Iranian Red Crescent volunteer Abdul Hakim Jangji, 20, said the makeshift 
clinic saw an average of 150 victims each day since he arrived from 
Khof-Khorasan in eastern Iran on Sunday. 

And like all Iranians, Abdul Hakim, an agriculture undergraduate, is determined 
to lend a hand for as long as it was needed. 

“We cannot simply not do anything and watch our countrymen suffer,” said 
Abdul Hakim. 

The same rings true for 60-year-old Mirbeigi, who owns an engineering firm in 
Bandar Abbas. 

“Thank you for coming to Iran. It does not matter if you are not able to save 
even one life ... I am still thankful for your assistance to the people of 
Iran,” he told us at the Teheran Airport with tears welling in his eyes. 

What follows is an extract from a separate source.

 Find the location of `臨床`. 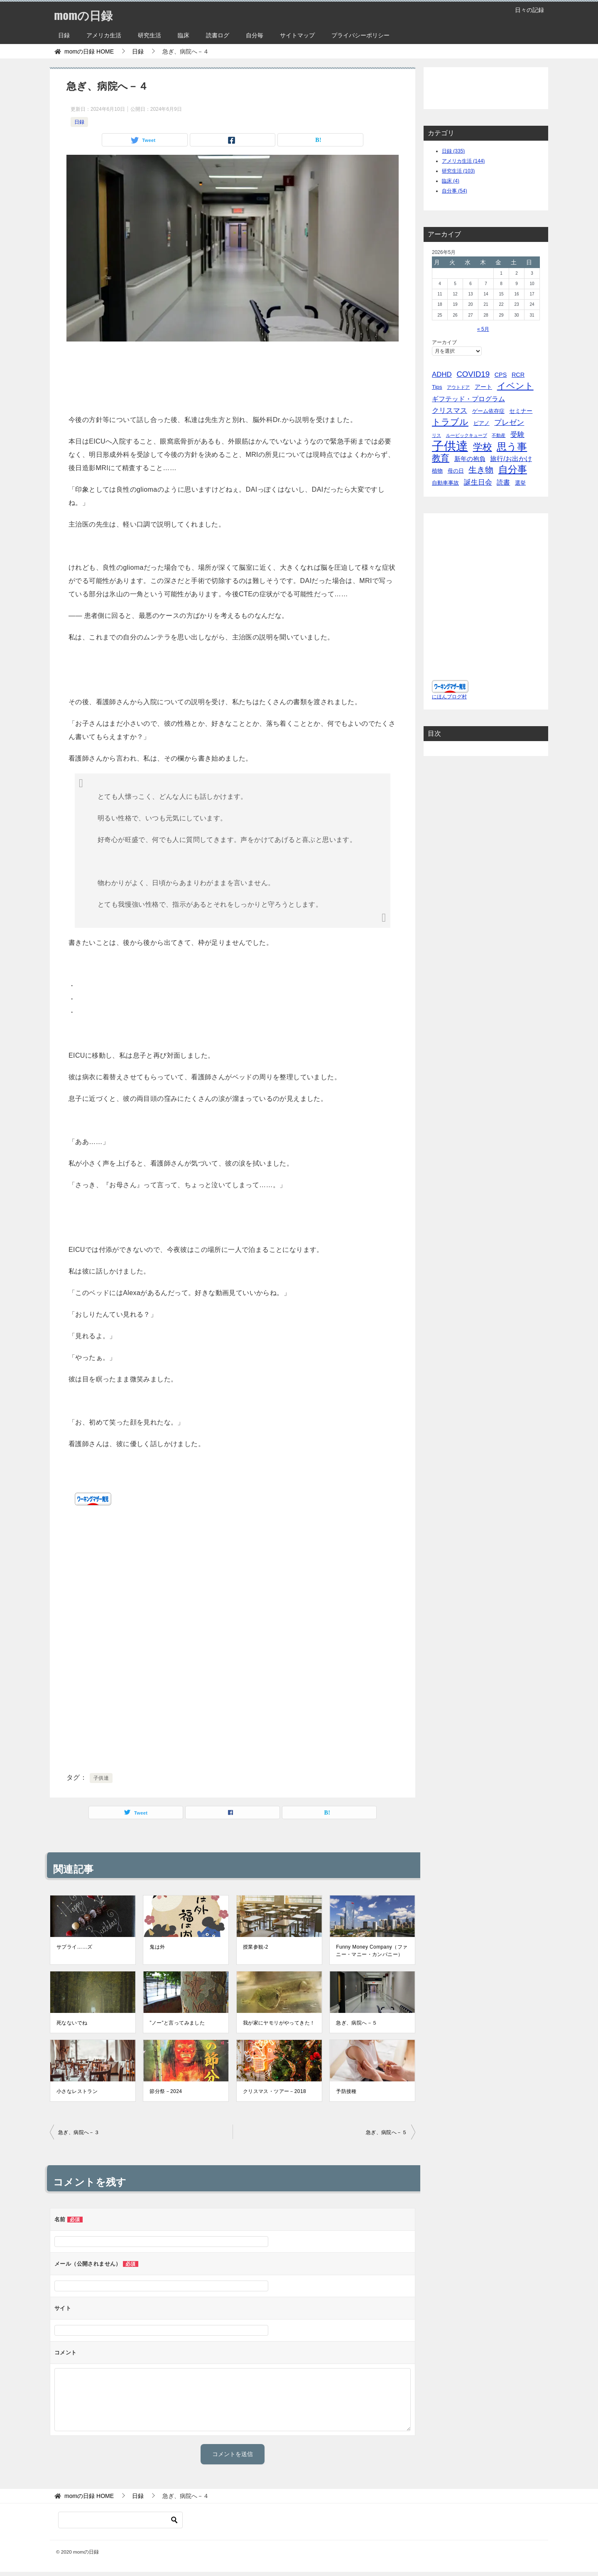 臨床 is located at coordinates (183, 35).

Mirbeigi said three of his staff, from Bam, had lost their family members in 
the earthquake. 

“My secretary lost her entire family (on her father’s side) while two 
brothers who also work for me lost several family members.  

“It’s such a tragedy. My only hope is that Malaysians will never have to 
face such devastation,” he said, as he excused himself to catch a flight to 
Bandar Abbas. 

The Mercy Malaysia volunteers are neurosurgeon Dr Dilshaad Ali Abas Ali 
(mission leader), physician Dr Syarikin Muhamed Senin, paediatric surgeon Dr 
Lai Fui Boon, paramedic Hasrizal Hassan, staff nurse Benjamin Chai and Mercy 
Malaysia exco member Norazam Abu Samah.